# [Task prompt]
Without any images, output the records below verbatim.

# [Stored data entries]
::::

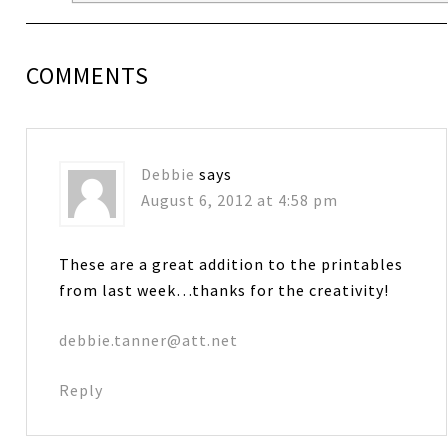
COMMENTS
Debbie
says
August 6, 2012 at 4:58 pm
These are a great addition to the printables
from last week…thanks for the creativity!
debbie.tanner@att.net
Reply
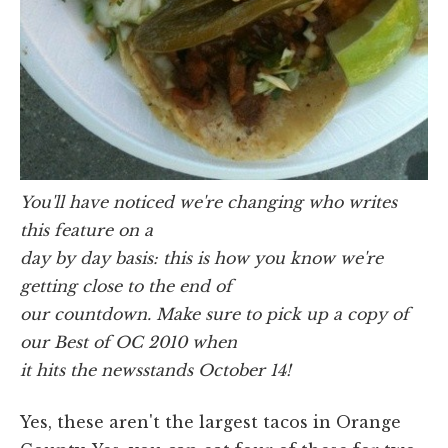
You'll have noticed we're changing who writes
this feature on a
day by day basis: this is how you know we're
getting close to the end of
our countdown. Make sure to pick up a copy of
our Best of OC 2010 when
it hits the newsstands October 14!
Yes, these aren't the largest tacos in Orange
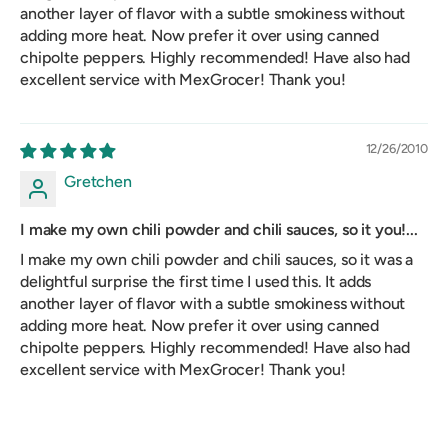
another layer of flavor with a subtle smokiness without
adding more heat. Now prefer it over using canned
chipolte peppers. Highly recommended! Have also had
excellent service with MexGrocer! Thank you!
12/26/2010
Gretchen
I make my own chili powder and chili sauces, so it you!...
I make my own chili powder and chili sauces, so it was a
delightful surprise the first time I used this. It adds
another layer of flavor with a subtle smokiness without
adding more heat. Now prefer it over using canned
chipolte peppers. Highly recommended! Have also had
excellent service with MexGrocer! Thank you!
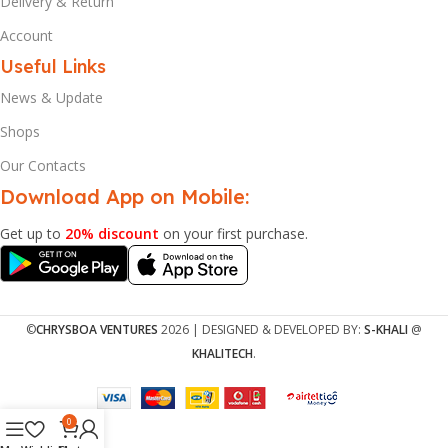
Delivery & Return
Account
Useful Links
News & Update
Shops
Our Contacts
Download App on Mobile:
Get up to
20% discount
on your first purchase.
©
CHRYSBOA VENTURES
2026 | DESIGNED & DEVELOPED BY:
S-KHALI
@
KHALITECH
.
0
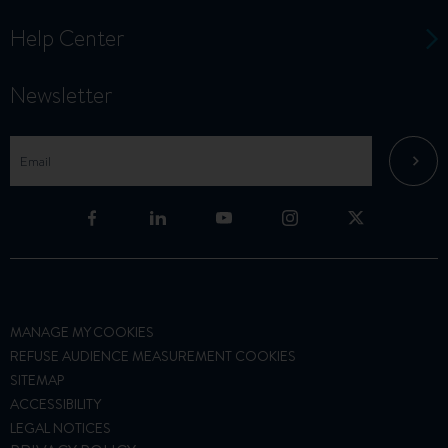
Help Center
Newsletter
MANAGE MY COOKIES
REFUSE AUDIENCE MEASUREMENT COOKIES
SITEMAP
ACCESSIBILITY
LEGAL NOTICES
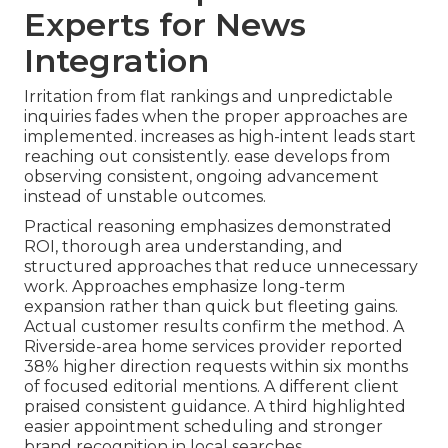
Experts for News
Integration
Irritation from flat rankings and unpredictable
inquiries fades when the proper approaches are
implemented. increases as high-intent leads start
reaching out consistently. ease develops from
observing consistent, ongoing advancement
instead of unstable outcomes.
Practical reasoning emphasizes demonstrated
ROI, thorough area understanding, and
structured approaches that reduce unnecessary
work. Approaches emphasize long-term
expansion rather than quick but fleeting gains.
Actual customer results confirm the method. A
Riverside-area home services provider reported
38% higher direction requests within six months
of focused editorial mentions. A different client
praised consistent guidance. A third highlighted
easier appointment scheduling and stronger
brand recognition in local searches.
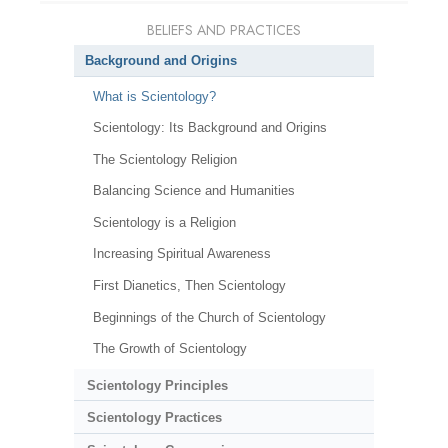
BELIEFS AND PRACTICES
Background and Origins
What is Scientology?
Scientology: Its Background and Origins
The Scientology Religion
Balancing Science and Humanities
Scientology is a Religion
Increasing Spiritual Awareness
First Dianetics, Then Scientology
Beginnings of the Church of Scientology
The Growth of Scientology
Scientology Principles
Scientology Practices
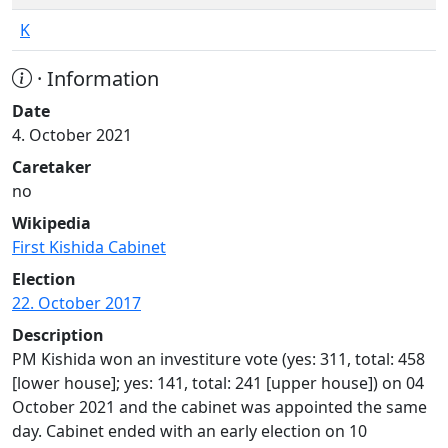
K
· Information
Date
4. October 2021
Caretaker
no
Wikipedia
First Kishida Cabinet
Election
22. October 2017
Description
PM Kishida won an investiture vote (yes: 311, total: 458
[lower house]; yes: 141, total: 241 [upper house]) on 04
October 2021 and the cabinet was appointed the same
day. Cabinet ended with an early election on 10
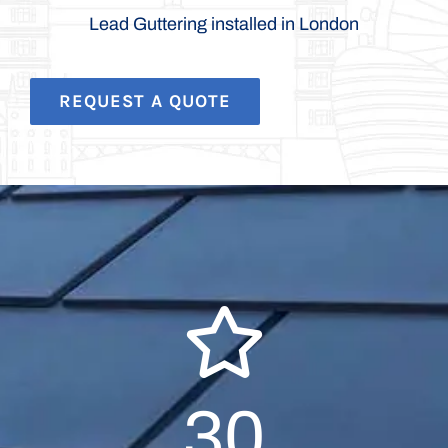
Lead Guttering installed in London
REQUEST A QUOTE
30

::::

# [Answer to the problem]
COMMENTS
Debbie
says
August 6, 2012 at 4:58 pm
These are a great addition to the printables
from last week…thanks for the creativity!
debbie.tanner@att.net
Reply
You'll have noticed we're changing who writes
this feature on a
day by day basis: this is how you know we're
getting close to the end of
our countdown. Make sure to pick up a copy of
our Best of OC 2010 when
it hits the newsstands October 14!
Yes, these aren't the largest tacos in Orange
another layer of flavor with a subtle smokiness without
adding more heat. Now prefer it over using canned
chipolte peppers. Highly recommended! Have also had
excellent service with MexGrocer! Thank you!
12/26/2010
Gretchen
I make my own chili powder and chili sauces, so it you!...
I make my own chili powder and chili sauces, so it was a
delightful surprise the first time I used this. It adds
another layer of flavor with a subtle smokiness without
adding more heat. Now prefer it over using canned
chipolte peppers. Highly recommended! Have also had
excellent service with MexGrocer! Thank you!
Delivery & Return
Account
Useful Links
News & Update
Shops
Our Contacts
Download App on Mobile:
Get up to
20% discount
on your first purchase.
©
CHRYSBOA VENTURES
2026 | DESIGNED & DEVELOPED BY:
S-KHALI
@
KHALITECH
.
0
Help Center
Newsletter
MANAGE MY COOKIES
REFUSE AUDIENCE MEASUREMENT COOKIES
SITEMAP
ACCESSIBILITY
LEGAL NOTICES
Experts for News
Integration
Irritation from flat rankings and unpredictable
inquiries fades when the proper approaches are
implemented. increases as high-intent leads start
reaching out consistently. ease develops from
observing consistent, ongoing advancement
instead of unstable outcomes.
Practical reasoning emphasizes demonstrated
ROI, thorough area understanding, and
structured approaches that reduce unnecessary
work. Approaches emphasize long-term
expansion rather than quick but fleeting gains.
Actual customer results confirm the method. A
Riverside-area home services provider reported
38% higher direction requests within six months
of focused editorial mentions. A different client
praised consistent guidance. A third highlighted
easier appointment scheduling and stronger
brand recognition in local searches.
BELIEFS AND PRACTICES
Background and Origins
What is Scientology?
Scientology: Its Background and Origins
The Scientology Religion
Balancing Science and Humanities
Scientology is a Religion
Increasing Spiritual Awareness
First Dianetics, Then Scientology
Beginnings of the Church of Scientology
The Growth of Scientology
Scientology Principles
Scientology Practices
K
· Information
Date
4. October 2021
Caretaker
no
Wikipedia
First Kishida Cabinet
Election
22. October 2017
Description
PM Kishida won an investiture vote (yes: 311, total: 458
[lower house]; yes: 141, total: 241 [upper house]) on 04
October 2021 and the cabinet was appointed the same
day. Cabinet ended with an early election on 10
Lead Guttering installed in London
REQUEST A QUOTE
30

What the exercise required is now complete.